Au sud-ouest de l’Ethiopie, la vallée de l’Omo abrite des pasteurs semi-nomades qui ont trouvé dans cette région difficile d’accès un refuge où perpétuer leur mode de vie. Si ces ethnies ont résisté jusqu’à présent aux tentatives d’islamisation ou de christianisation, leur culture est cependant menacée à court terme. C’est pour en témoigner que Hans Silvester a effectué de nombreux séjours dans les différentes tribus qui coexistent plus ou moins pacifiquement, et particulièrement chez les Surma et les Mursi qui perpétuent une pratique d’ornementation du corps d’une conception et d’une créativité toute particulières.
Il est de tradition en Afrique de marquer le corps, par des perforations, des scarifications, des déformations pour le différencier du reste de la création. En y inscrivant les marques codifiées de sa culture, l’homme affirme sa capacité à se créer une nature propre. La particularité des populations photographiées par Hans Silvester est leur passion décorative et la liberté qu’ils manifestent dans la création de peintures corporelles éphémères, réalisées non à l’occasion d’une cérémonie mais de manière quotidienne et gratuite, pour le seul plaisir du regard. Elles sont surtout le fait des jeunes filles désireuses de séduire ou des jeunes garçons qui rivalisent d’invention et de virtuosité en usant des deux mètres carrés de leur peau comme le ferait un peintre de sa toile. Jamais corps nus n’ont paru si habillés. Ils y inscrivent des motifs non figuratifs (il ne s’agit pas d’imiter la nature mais bien de s’en distinguer) réalisés à l’aide d’argile, de noir de fumée, de bouse de vache mélangée à de la cendre, tous matériaux éphémères.
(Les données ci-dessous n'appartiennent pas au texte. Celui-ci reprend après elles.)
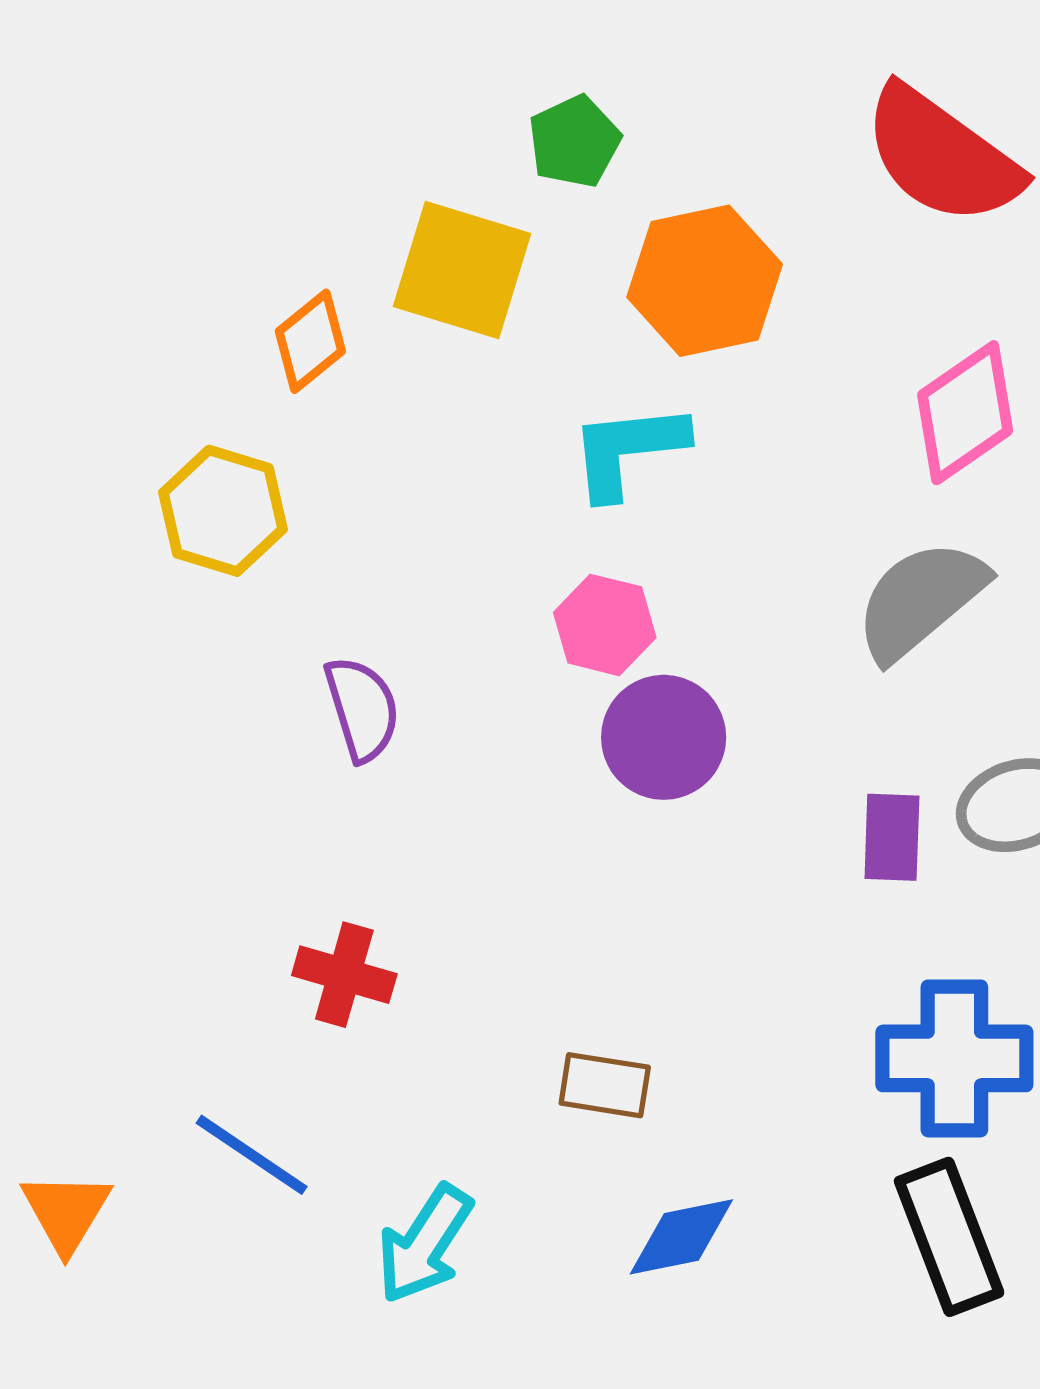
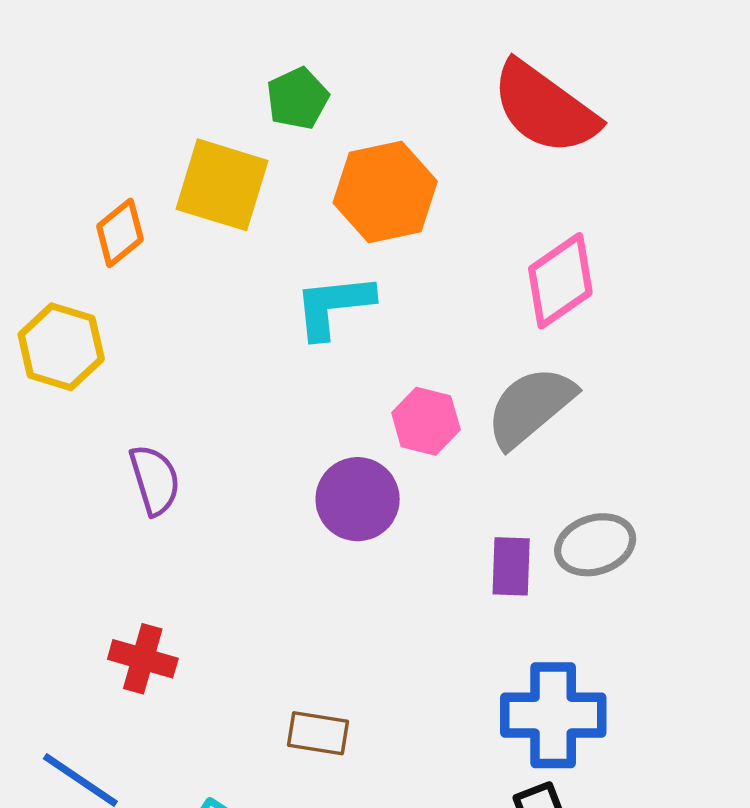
pink hexagon: (605, 625) -> (426, 421), moved

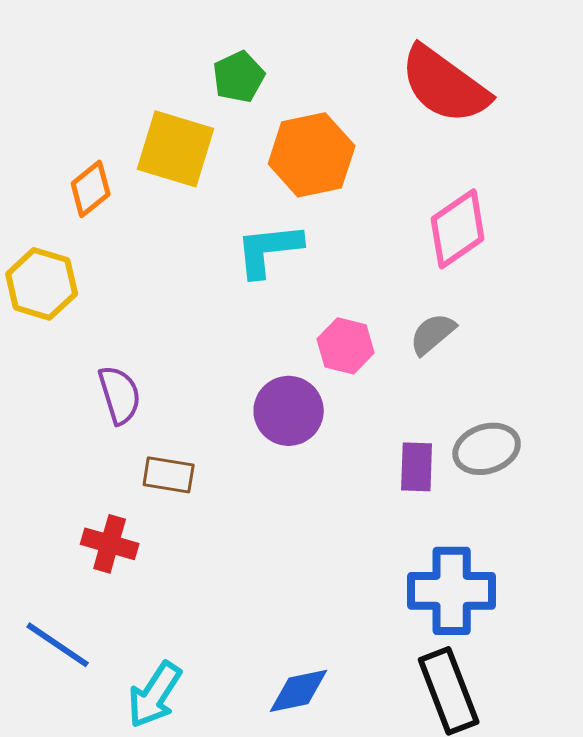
gray semicircle: (530, 407) -> (433, 334), size x0.6
brown rectangle: (318, 733) -> (169, 475), moved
Ils y adjoignent parfois des compositions aussi complexes qu’harmonieuses faites de végétaux ou d’objets de récupération.
Le photographe s’attache à nous les montrer comme des œuvres vivantes : corps-sculptures polychromes, portraits-masques où seul le regard trahit la présence humaine, rehaussés de toutes les parures que propose la nature. Ses images aux formats de tableaux, aux qualités plastiques qui émerveillent l’œil, ne peuvent qu’inciter à se livrer au petit jeu des rapprochements avec tel ou tel peintre moderne ou contemporain. Nul hasard dans cette proximité, si l’on se souvient du rôle que « l’art nègre » joua dans l’élaboration de l’esthétique moderne : même désir de l’esprit de s’affranchir des apparences et de la contingence, de proclamer sa liberté.